Your goal: What's needed: every entry, printed exactly, minus the images.

[Stored data entries]
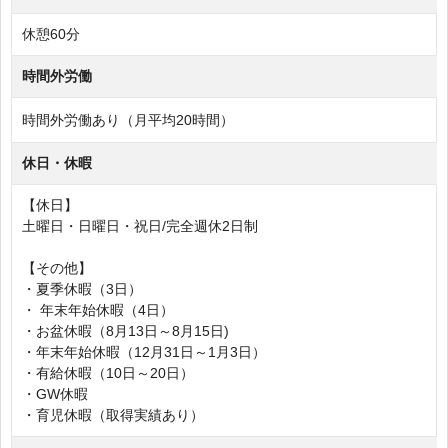
休憩60分
時間外労働
時間外労働あり（月平均20時間）
休日・休暇
【休日】
土曜日・日曜日・祝日/完全週休2日制
【その他】
・夏季休暇（3日）
・ 年末年始休暇（4日）
・お盆休暇（8月13日～8月15日)
・年末年始休暇（12月31日～1月3日）
・有給休暇（10日～20日）
・GW休暇
・育児休暇（取得実績あり）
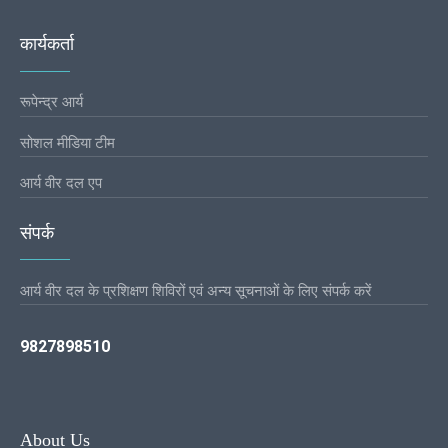
कार्यकर्ता
रूपेन्द्र आर्य
सोशल मीडिया टीम
आर्य वीर दल एप
संपर्क
आर्य वीर दल के प्रशिक्षण शिविरों एवं अन्य सूचनाओं के लिए संपर्क करें
9827898510
About Us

Solution to the problem:
休憩60分
時間外労働
時間外労働あり（月平均20時間）
休日・休暇
【休日】
土曜日・日曜日・祝日/完全週休2日制
【その他】
・夏季休暇（3日）
・ 年末年始休暇（4日）
・お盆休暇（8月13日～8月15日)
・年末年始休暇（12月31日～1月3日）
・有給休暇（10日～20日）
・GW休暇
・育児休暇（取得実績あり）
कार्यकर्ता
रूपेन्द्र आर्य
सोशल मीडिया टीम
आर्य वीर दल एप
संपर्क
आर्य वीर दल के प्रशिक्षण शिविरों एवं अन्य सूचनाओं के लिए संपर्क करें
9827898510
About Us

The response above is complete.